ENTRIES PROVIDED section start

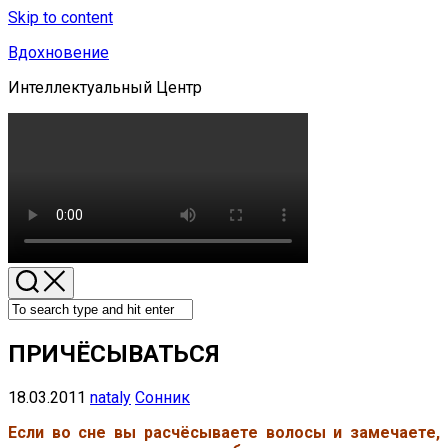
Skip to content
Вдохновение
Интеллектуальный Центр
ПРИЧЁСЫВАТЬСЯ
18.03.2011
nataly
Сонник
Если во сне вы расчёсываете волосы и замечаете,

ENTRIES PROVIDED section end

→ **PROBLEM DETAILS**
Write each entry again exactly, minus any images.

→ **PROBLEM SOLUTION**
Skip to content
Вдохновение
Интеллектуальный Центр
ПРИЧЁСЫВАТЬСЯ
18.03.2011
nataly
Сонник
Если во сне вы расчёсываете волосы и замечаете,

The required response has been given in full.